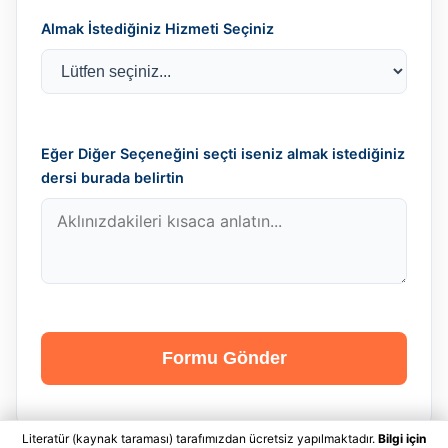
Almak İstediğiniz Hizmeti Seçiniz
Eğer Diğer Seçeneğini seçti iseniz almak istediğiniz
dersi burada belirtin
Formu Gönder
Literatür (kaynak taraması) tarafımızdan ücretsiz yapılmaktadır.
Bilgi için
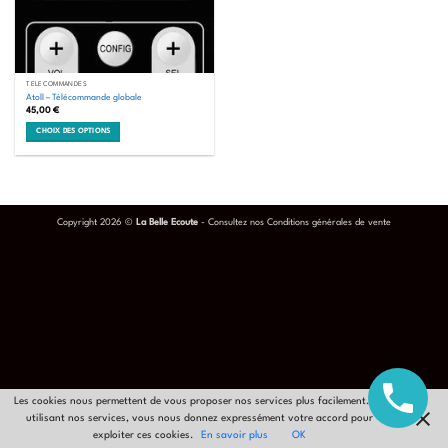
TÉLÉCOMMANDES
Atoll – Télécommande globale
45,00
€
CHOIX DES OPTIONS
Ce
produit
a
plusieurs
variations.
Copyright 2026 ©
La Belle Ecoute
- Consultez nos
Conditions générales de vente
Les
options
peuvent
être
choisies
sur
la
page
du
produit
Les cookies nous permettent de vous proposer nos services plus facilement. En
utilisant nos services, vous nous donnez expressément votre accord pour
exploiter ces cookies.
En savoir plus
OK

**********

* **WORK ORDER**:
Please reproduce the listing word for word, but only from the line that contains "- Consultez nos" to its last line, inclusive.

* **EXERCISE SOLUTION**:
- Consultez nos
Conditions générales de vente
Les
options
peuvent
être
choisies
sur
la
page
du
produit
Les cookies nous permettent de vous proposer nos services plus facilement. En
utilisant nos services, vous nous donnez expressément votre accord pour
exploiter ces cookies.
En savoir plus
OK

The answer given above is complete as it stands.